On November 10, 2017, the SSC has issued Decision No.1039/QĐ-XPVPHC, fining Quyet on violations in the securities field and the stock market. According to Point b, Article 1, Section 3; Point g in Articles 4 and 6 of Decree No.108/2013/NĐ-CP, supplemented by Articles 1 and 35 of Section 1 in Decree No. 145/2016/NĐ-CP, Quyet is fined 65 million VNĐ. Simultaneously, the SSC has also decided to fine FLC Faros Construction JSC (Stock code: ROS), with Quyet also as chairman, 130 million VNĐ for the same violations.

On December 11, 2017, in Official dispatch No. 896 sending to then-Minister of Finance Dinh Tien Dung, the Vice President of the Vietnam Association of Financial Investors (VAFI) had accused Quyet of selling 57 million shares, which equals to 9% of FLC's charter capital, "under the radar" and pointed out that Quyet had not purchased any of the shares, had not acted on the previously discussed plans of himself purchasing 37 million shares with the General meeting of shareholders and the entire stock market. Therefore, according to the VAFI, Quyet has violated Articles 1 and 2 of Section 9 "Outlining prohibited actions" in the June 29th 2006 edition of the Law on Securities.

Also during the time from October 20 to 24, FLC Faros had sold 13.6 million of AMD Group Investment and Minerals JSC. FLC Faros is considered an entity with ties to the AMD Group's CEO.

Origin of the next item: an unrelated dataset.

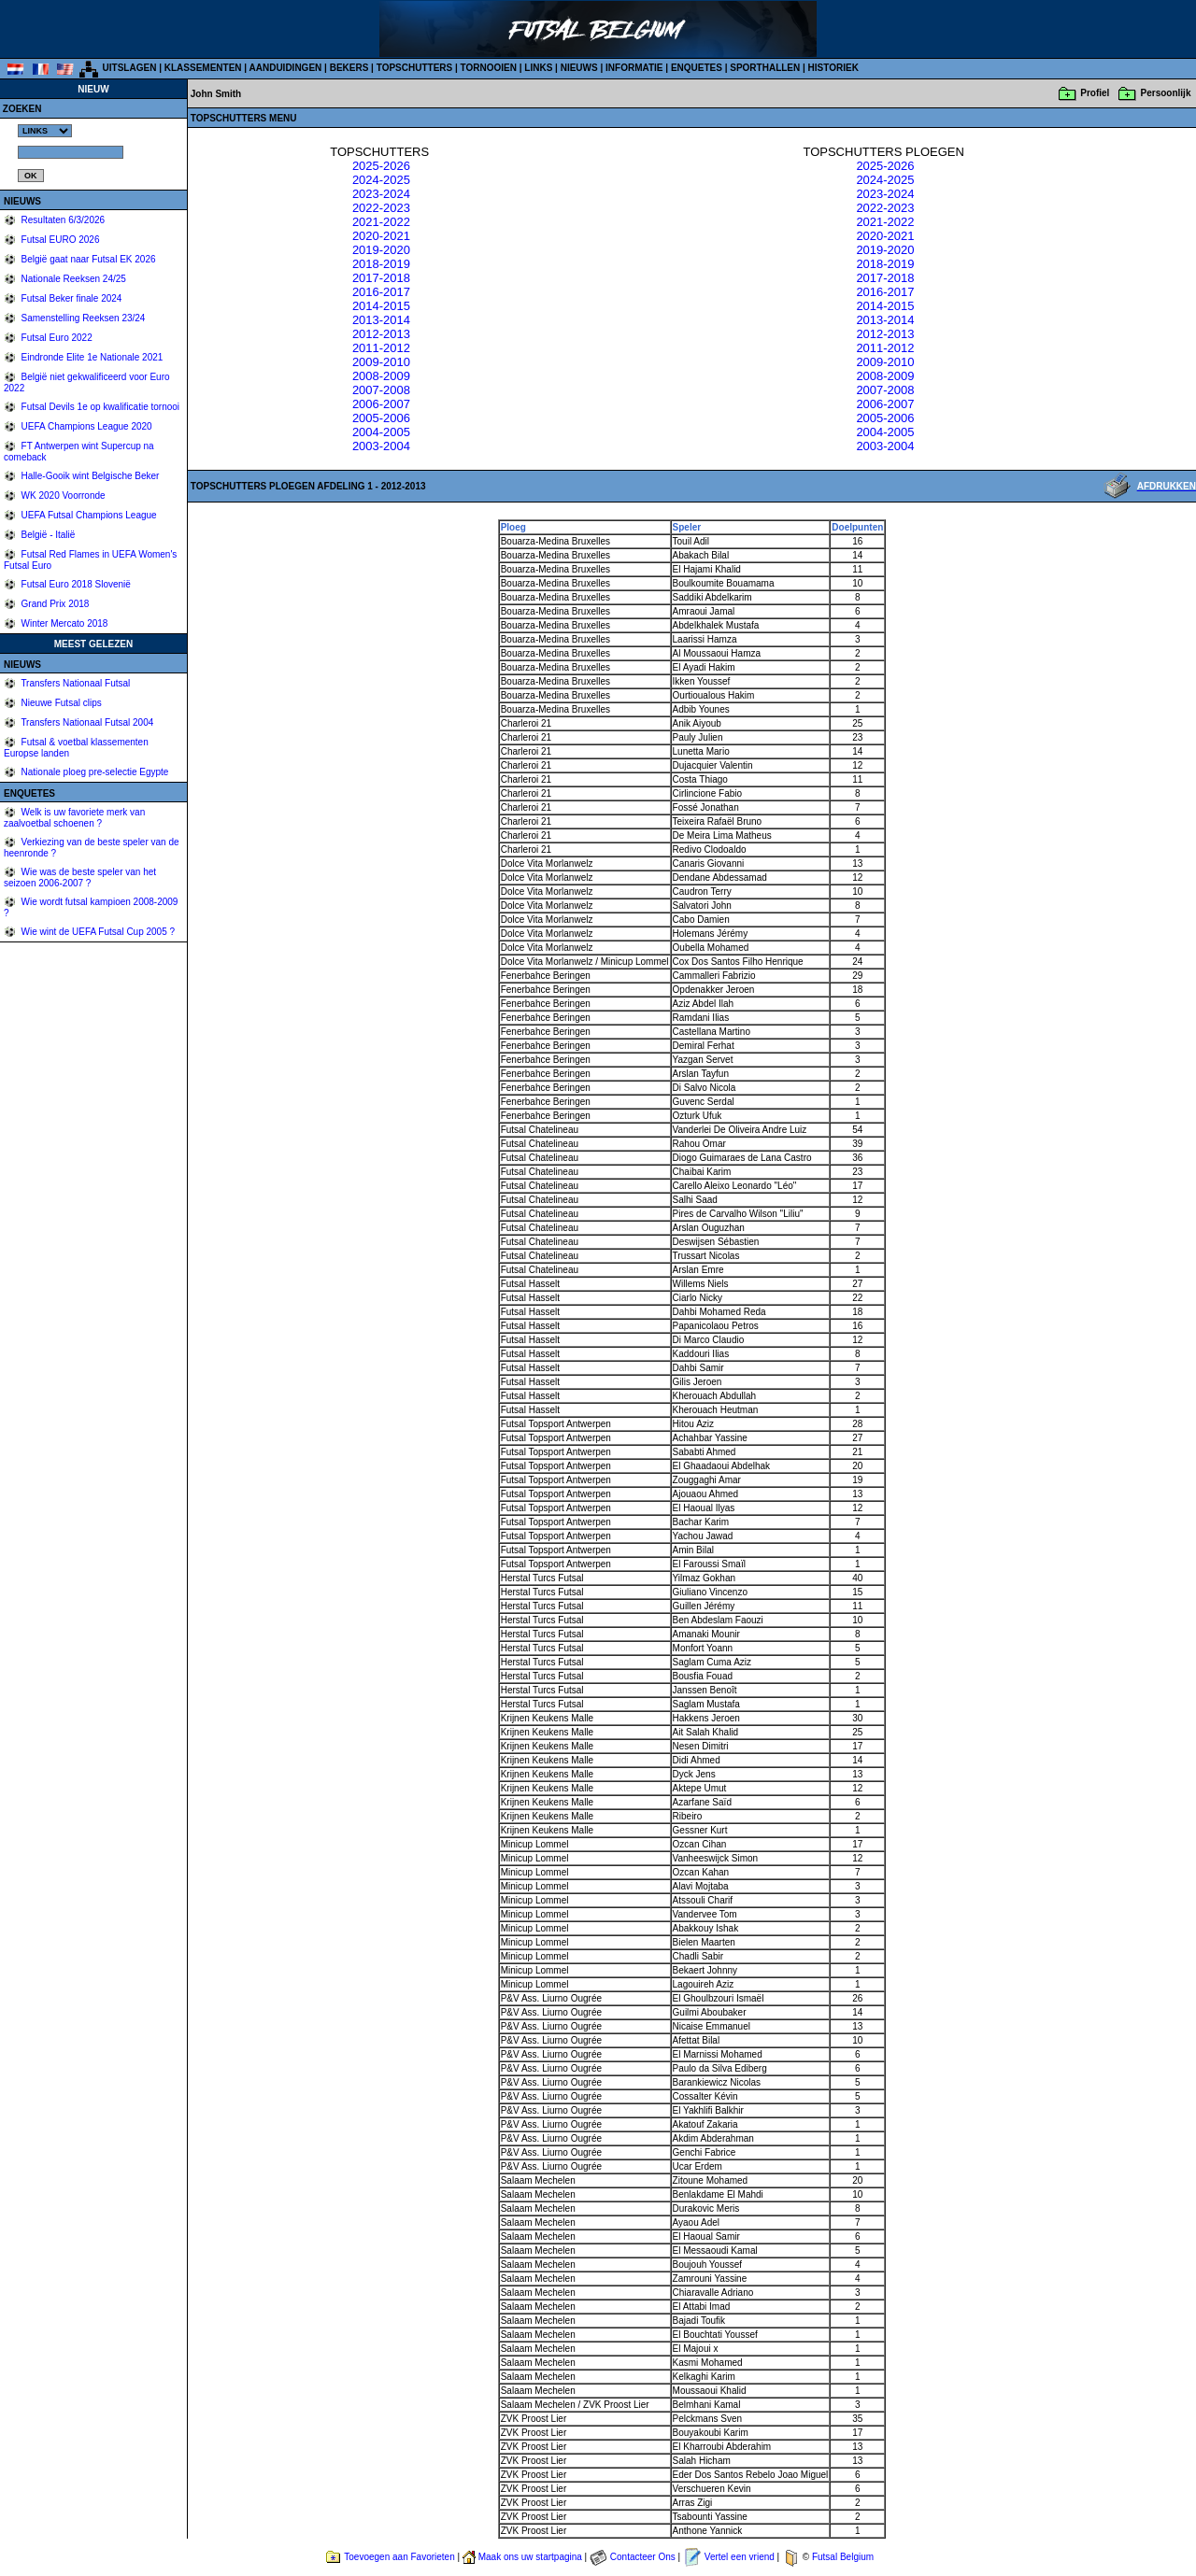 The width and height of the screenshot is (1196, 2576). Describe the element at coordinates (643, 2557) in the screenshot. I see `Contacteer Ons` at that location.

===Making unannounced stock transactions===
From January 10, 2022, Quyet suddenly announced the sale of 175 million FLC shares. According to the announcement, Quyet has registered to sell 175 million shares, with an estimated value of 1.75 trillion VNĐ. The transaction will last from January 10 to January 17. The reason behind the transaction according to Quyet is to restructure his assets. Before the transaction, Quyet is holding 215 million shares, which equals to about 30.34% of the company's charter capital. To date, FLC has over 710 million shares in circulation.

After the cancellation on January 11 by the HoSE and the block of Quyet stock account by the SSC on the previous day, on January 18, Quyet is fined 1.5 billion VNĐ and banned from any stock trading activities for 5 months by the SSC.

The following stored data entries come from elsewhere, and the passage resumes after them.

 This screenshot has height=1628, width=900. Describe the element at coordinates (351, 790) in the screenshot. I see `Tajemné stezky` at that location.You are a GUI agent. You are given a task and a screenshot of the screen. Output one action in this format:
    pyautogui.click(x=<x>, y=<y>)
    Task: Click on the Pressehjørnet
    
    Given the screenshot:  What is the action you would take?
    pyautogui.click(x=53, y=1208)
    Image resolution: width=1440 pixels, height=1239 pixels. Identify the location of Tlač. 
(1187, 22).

===Prosecution and indictment===
On March 29, 2022, Quyet was prosecuted and placed into temporary custody to be investigated on stock manipulating activities. Quyet was brought into criminal account by the Investigation Agency of the Ministry of Public Security (C01) on the charge of "stock market manipulation". The Ministry also arrested Trinh Thi Minh Hue and Trinh Thi Thuy Nga, Trinh Van Quyet's sisters, as accomplices in helping Mr' Quyet to manipulate the stock market.

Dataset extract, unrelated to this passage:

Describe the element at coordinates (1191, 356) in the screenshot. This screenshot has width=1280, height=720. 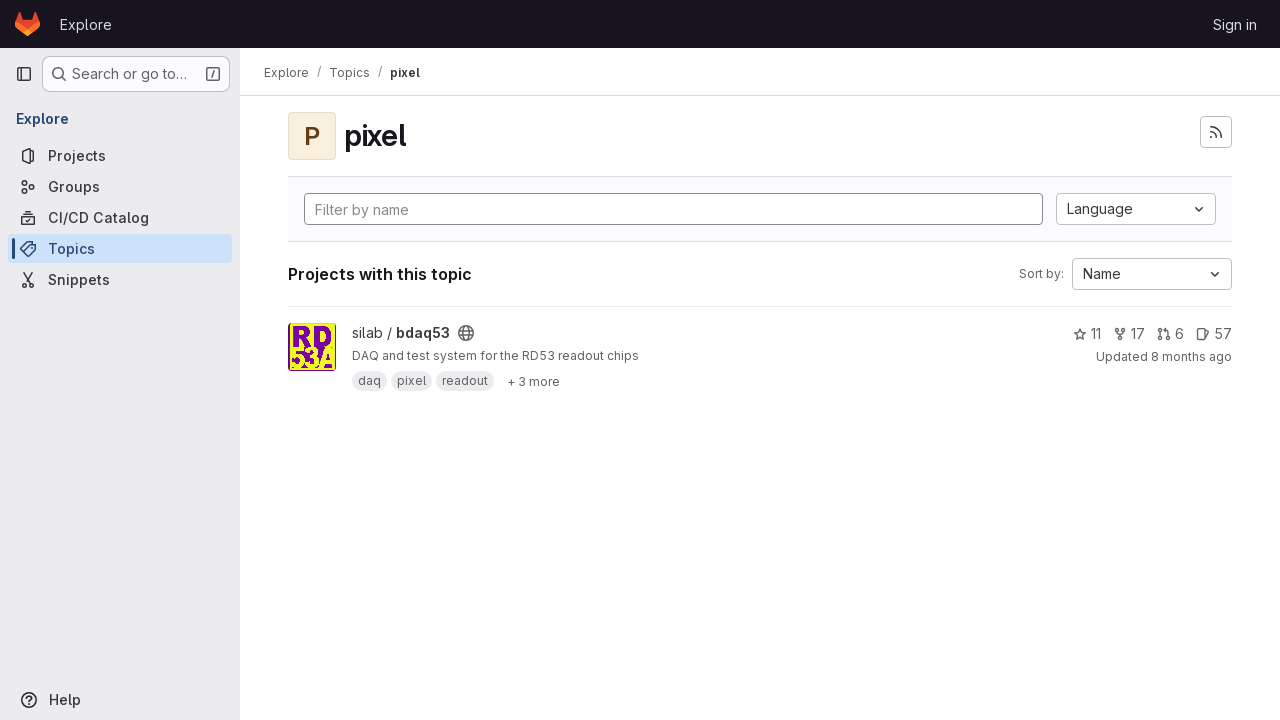
I see `8 months ago [Nov 5, 2025 1:43pm]` at that location.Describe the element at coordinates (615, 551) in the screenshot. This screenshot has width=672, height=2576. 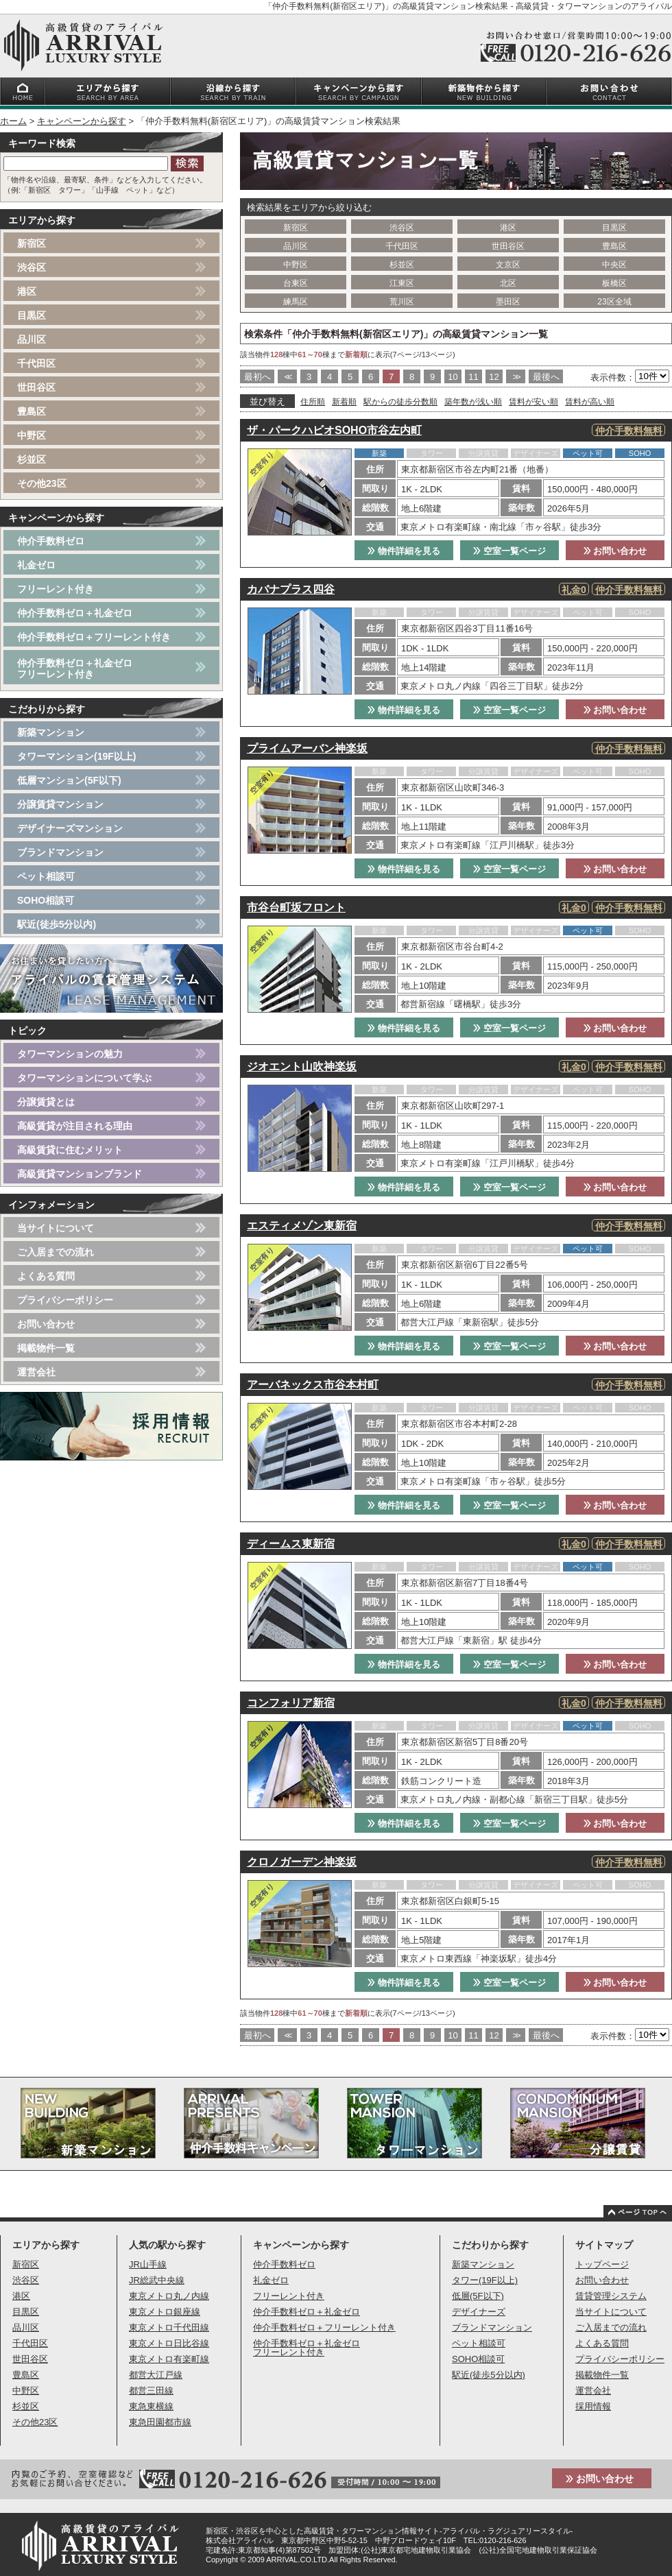
I see `お問い合わせ` at that location.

On August 25, 2022, Quyet and his sisters were further prosecuted, this time on "Obtaining property by committing fraud" charges. Huong Tran Kieu Dung, former Deputy Chairwoman of FLC Group and former Chairwoman of BOS Securities JSC, is also prosecuted on the same charges.

Following a two-week trial, Quyet was convicted on August 5, 2024 by the Hanoi People’s Court of fraud and was sentenced to 21 years' imprisonment. His sisters as well as former Ho Chi Minh City Stock Exchange chair Tran Dac Sinh and former deputy CEOs Le Hai Tra and Tram Tuan Vu were also sentenced on related charges.